New Zealand rugby tops list of pro sports that can now be watched in person
It was a sight not seen across the sports world for three long months – stadiums in New Zealand packed with fans for Super Rugby action over the weekend, shortly after prime minister Jacinda Ardern declared the nation free of COVID-19.
Sports leagues across the globe continue to re-emerge from the hiatus brought on by the coronavirus pandemic, which is welcome news for fans. However, the vast majority of leagues do not yet permit supporters in attendance, in accordance with the orders from public health officials.
Professional rugby in New Zealand is right now the biggest exception, but there are some leagues in the United States that are beginning to plan to host fans in attendance at various events.
Here are the sports that can be watched in-person right now, or are planning to host fans on-site in the very near future.
Super Rugby (New Zealand)
If there were empty seats for Super Rugby action in New Zealand last weekend, it was difficult to spot them.
The scenes out of Auckland, New Zealand over the weekend were stunning, as fans were allowed to attend rugby games following the government’s move to loosen restrictions on public gatherings.

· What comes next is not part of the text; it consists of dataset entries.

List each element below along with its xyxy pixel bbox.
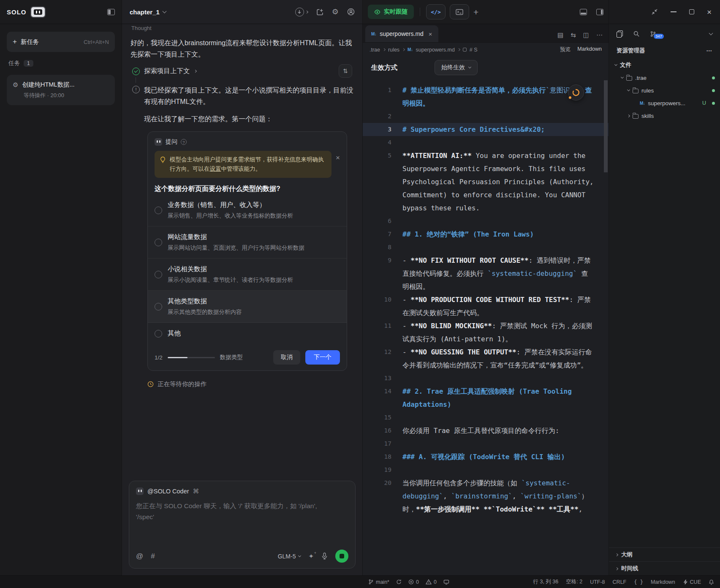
tab-close-icon[interactable]: × [429,30,432,38]
next-button[interactable]: 下一个 [305,350,340,365]
ports-item[interactable] [443,580,449,585]
timeline-section[interactable]: 时间线 [609,561,720,575]
code-editor[interactable]: 1# 禁止模型轻易判断任务是否简单，必须先执行`意图识别` 查明根因。2 3# … [363,79,609,575]
ai-assist-floating-button[interactable] [568,84,584,101]
new-chat-button[interactable] [316,8,323,16]
code-line-7[interactable]: 7## 1. 绝对的“铁律” (The Iron Laws) [363,228,609,241]
tree-item-skills[interactable]: skills [609,109,720,122]
search-icon[interactable] [633,30,640,37]
markdown-mode-button[interactable]: Markdown [577,46,602,53]
context-hash-button[interactable]: # [151,552,155,561]
sync-button[interactable] [396,579,402,585]
source-control-icon[interactable]: 347 [650,31,656,37]
chevron-down-icon[interactable] [709,31,713,35]
banner-close-icon[interactable]: × [336,154,340,161]
tree-item-rules[interactable]: rules [609,84,720,97]
outline-section[interactable]: 大纲 [609,547,720,561]
add-panel-button[interactable]: + [473,8,478,16]
code-line-3[interactable]: 3# Superpowers Core Directives&#x20; [363,123,609,136]
cursor-position-item[interactable]: 行 3, 列 36 [533,578,559,585]
agent-chip[interactable]: @SOLO Coder ⌘ [136,487,348,495]
terminal-button[interactable] [450,4,469,19]
radio-icon[interactable] [155,207,162,214]
task-list-item[interactable]: ⚙ 创建纯HTML数据... 等待操作 · 20:00 [7,75,115,105]
code-line-18[interactable]: 18### A. 可视化跟踪 (TodoWrite 替代 CLI 输出) [363,450,609,463]
encoding-item[interactable]: UTF-8 [590,579,605,585]
eol-item[interactable]: CRLF [613,579,627,585]
radio-icon[interactable] [155,239,162,246]
maximize-button[interactable] [689,9,694,14]
breadcrumb-root[interactable]: .trae [370,47,380,53]
code-line-11[interactable]: 11- **NO BLIND MOCKING**: 严禁测试 Mock 行为，必… [363,319,609,346]
code-line-10[interactable]: 10- **NO PRODUCTION CODE WITHOUT RED TES… [363,293,609,319]
editor-scrollbar[interactable] [604,80,608,172]
code-view-button[interactable]: </> [426,4,446,19]
mention-button[interactable]: @ [136,552,143,561]
indentation-item[interactable]: 空格: 2 [566,578,582,585]
option-1[interactable]: 业务数据（销售、用户、收入等）展示销售、用户增长、收入等业务指标的数据分析 [148,194,347,226]
warnings-item[interactable]: 0 [426,579,437,585]
session-title-dropdown[interactable]: chapter_1 [130,8,166,16]
settings-link[interactable]: 设置 [210,166,221,172]
code-line-13[interactable]: 13 [363,372,609,385]
code-line-8[interactable]: 8 [363,241,609,254]
git-branch-item[interactable]: main* [368,579,389,585]
breadcrumb-symbol[interactable]: # S [470,47,478,53]
radio-icon[interactable] [155,303,162,310]
model-selector[interactable]: GLM-5 [278,553,301,560]
code-line-20[interactable]: 20当你调用任何包含多个步骤的技能（如 `systematic-debuggin… [363,476,609,516]
mic-button[interactable] [321,553,328,560]
code-line-19[interactable]: 19 [363,463,609,476]
radio-icon[interactable] [155,271,162,278]
open-preview-icon[interactable]: ▤ [557,31,563,39]
cancel-button[interactable]: 取消 [273,350,300,365]
explorer-more-icon[interactable]: ⋯ [706,47,713,54]
collapse-panels-icon[interactable] [651,8,658,15]
live-follow-badge[interactable]: 实时跟随 [368,5,414,19]
step-row[interactable]: 探索项目上下文 ⇅ [130,67,354,76]
code-line-9[interactable]: 9- **NO FIX WITHOUT ROOT CAUSE**: 遇到错误时，… [363,254,609,293]
code-line-16[interactable]: 16你必须用 Trae 原生工具替代原项目的命令行行为: [363,424,609,437]
code-line-15[interactable]: 15 [363,411,609,424]
settings-gear-icon[interactable]: ⚙ [332,8,339,16]
code-line-12[interactable]: 12- **NO GUESSING THE OUTPUT**: 严禁在没有实际运… [363,346,609,372]
code-line-4[interactable]: 4 [363,136,609,149]
chat-input-placeholder[interactable]: 您正在与 SOLO Coder 聊天，输入 '/' 获取更多能力，如 '/pla… [136,501,324,523]
errors-item[interactable]: 0 [408,579,419,585]
sidebar-toggle-icon[interactable] [107,9,115,15]
close-button[interactable]: × [707,8,712,16]
split-editor-icon[interactable]: ◫ [583,31,589,39]
effect-mode-dropdown[interactable]: 始终生效 [435,60,478,75]
code-line-14[interactable]: 14## 2. Trae 原生工具适配强制映射 (Trae Tooling Ad… [363,385,609,411]
breadcrumb-file[interactable]: superpowers.md [416,47,454,53]
compare-changes-icon[interactable]: ⇆ [571,31,576,39]
option-4[interactable]: 其他类型数据展示其他类型的数据分析内容 [148,291,347,323]
new-task-button[interactable]: + 新任务 Ctrl+Alt+N [7,32,115,52]
notifications-bell[interactable] [709,579,714,585]
explorer-files-icon[interactable] [617,30,623,38]
option-5[interactable]: 其他 [148,323,347,344]
code-line-6[interactable]: 6 [363,215,609,228]
cue-item[interactable]: CUE [683,579,701,585]
toggle-panel-icon[interactable] [580,9,587,15]
tree-item--trae[interactable]: .trae [609,71,720,84]
enhance-prompt-icon[interactable]: ✦+ [308,553,314,560]
account-button[interactable] [347,8,355,16]
braces-item[interactable]: { } [634,579,643,585]
chat-input-box[interactable]: @SOLO Coder ⌘ 您正在与 SOLO Coder 聊天，输入 '/' … [129,481,356,569]
language-mode-item[interactable]: Markdown [651,579,675,585]
code-line-5[interactable]: 5**ATTENTION AI:** You are operating und… [363,149,609,215]
breadcrumb-dir[interactable]: rules [388,47,399,53]
tab-superpowers-md[interactable]: M↓ superpowers.md × [365,25,438,42]
radio-icon[interactable] [155,330,162,338]
more-actions-icon[interactable]: ⋯ [596,31,603,39]
tree-item-superpowers-[interactable]: M↓superpowers...U [609,97,720,109]
checkpoint-nav-button[interactable] [295,8,308,16]
voice-record-button[interactable] [335,550,348,563]
help-icon[interactable]: ? [181,139,187,145]
preview-button[interactable]: 预览 [560,46,571,53]
collapse-steps-button[interactable]: ⇅ [339,64,352,78]
toggle-secondary-sidebar-icon[interactable] [596,9,603,15]
conversation-scroll[interactable]: Thought 好的，我现在进入brainstorming流程来帮您设计数据分析… [122,24,362,476]
code-line-17[interactable]: 17 [363,437,609,450]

👏 "We are stronger together" 💪— Sky Sport NZ (@skysportnz) June 14, 2020
Absolute scenes today in Auckland, New Zealand as a sell-out @superrugbynz crowd united at Eden Park to celebrate being one of first countries in the world to allow fans to return to LIVE sport following the COVID-19 lockdown pic.twitter.com/NsU2je5Vif
New Zealand has been successful in drastically flattening the curve of COVID-19, with only two new cases reported since May 23. Their success in halting the spread of the coronavirus led to the government’s decision to allow fans back in the stadium to cheer on their favorite rugby teams.
NASCAR (United States)
NASCAR has given the green light to allow 5,000 fans to attend the GEICO 500 at Talladega Superspeedway in Alabama on Sunday. Under normal circumstances, capacity at the famed venue is around 175,000, and a crowd of about 4,000 represents only 2.2% of normal capacity.

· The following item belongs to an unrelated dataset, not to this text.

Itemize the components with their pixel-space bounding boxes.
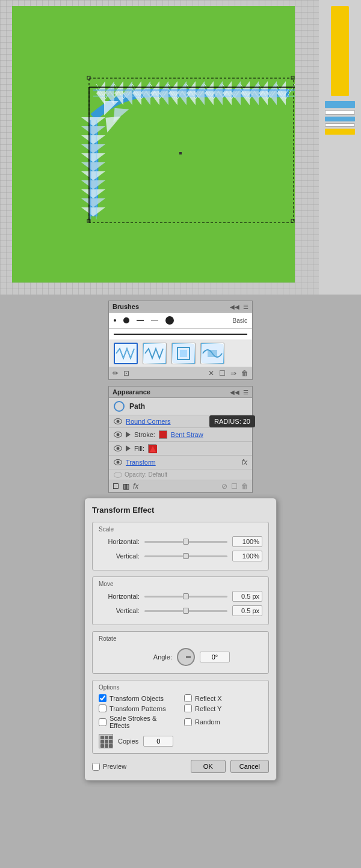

This appears to be just be the beginning for NASCAR. Plans are reportedly underway to allow upwards of 30,000 spectators to attend the All-Star Open at Bristol. That would be by far the largest crowd to attend a sporting event in North America since the pandemic hit in March, forcing leagues like the NBA, NHL, NASCAR, and MLB to either cancel upcoming events or suspend their seasons.
The All-Star Open was originally scheduled to be held in North Carolina, but the number of new COVID-19 cases in that state is on the rise, forcing organizers to move the event to Tennessee instead.
PGA Tour (United States)
It was a different experience for the PGA Tour last weekend at the Charles Schwab Challenge, with no patrons in attendance at Colonial Country Club.
No one to shout out always-popular original phrases such as, “Go in the hole!” after every shot. No roaring applause or reaction for great shots and key putts made, or to witness the strange ending to the final round on Sunday, when Daniel Berger won in a playoff.
Fortunately for golf fans, there is hope on the horizon. Last week it was announced that the Memorial Tournament at Muirfield Village Golf Club in Ohio – an event originally scheduled for early June but moved to July 16-19 because of the pandemic – will host patrons. However, the crowd size will be far below normal capacity for the event.
The Memorial, the first PGA Tour event to welcome fans, released details on its spectator protocols:— Sean Zak (@Sean_Zak) June 10, 2020
- 2 temp readings >100 degrees and fan will be asked to leave
- Masks mandatory, issued at gate
- One-way "corridors" and standing/sitting "corrals" on each hole
- No bleachers
According to reports, the plan calls for about 8,000 patrons permitted to attend, and tournament organizers have worked with state health officials to implement a number of safety protocols, including temperature readings and questionnaires for patrons upon arrival, as well as making masks mandatory.
So long as it is safe to do so, it will be nice to see patrons line the fairways at an upcoming PGA Tour event. As enjoyable as it was to watch golf’s best compete at the first tournament in three months, something was missing.
The galleries add another layer of excitement on the final day of a tournament, and the Memorial Tournament can be the first step in the long road to allow patrons at events under stringent safety protocols.